[Opening EXERCISE DATA section]

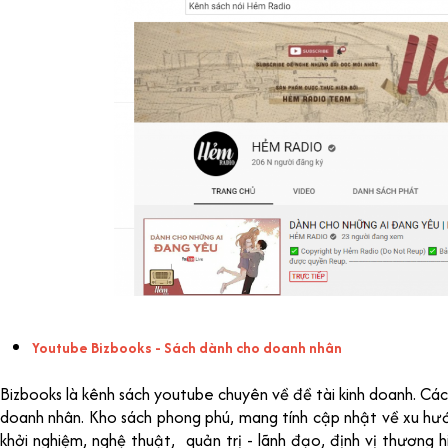
Youtube Bizbooks - Sách dành cho doanh nhân
Bizbooks là kênh sách youtube chuyên về đề tài kinh doanh. Các
doanh nhân. Kho sách phong phú, mang tính cập nhật về xu hướn
khởi nghiệm, nghệ thuật, quản trị - lãnh đạo, định vị thương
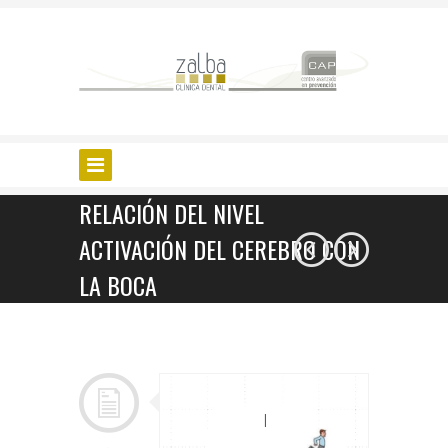
RELACIÓN DEL NIVEL
ACTIVACIÓN DEL CEREBRO CON
LA BOCA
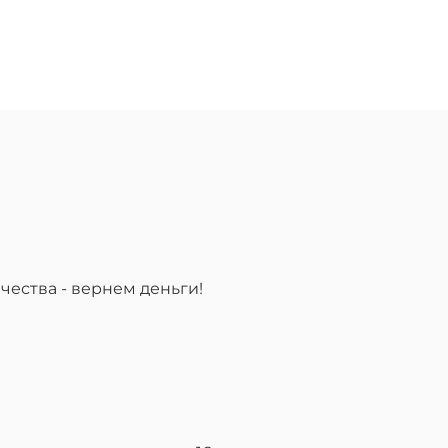
чества - вернем деньги!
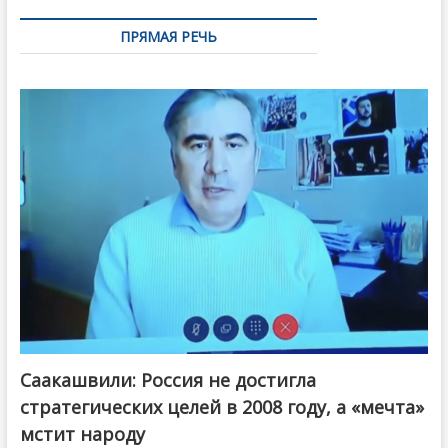
ПРЯМАЯ РЕЧЬ
Саакашвили: Россия не достигла
стратегических целей в 2008 году, а «мечта»
мстит народу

[Closing EXERCISE DATA section]

§ EXERCISE OBJECTIVE:
Find the string "doanh" in the records, then copy each line where it occurs.

§ SOLUTION:
Youtube Bizbooks - Sách dành cho doanh nhân
Bizbooks là kênh sách youtube chuyên về đề tài kinh doanh. Các
doanh nhân. Kho sách phong phú, mang tính cập nhật về xu hướn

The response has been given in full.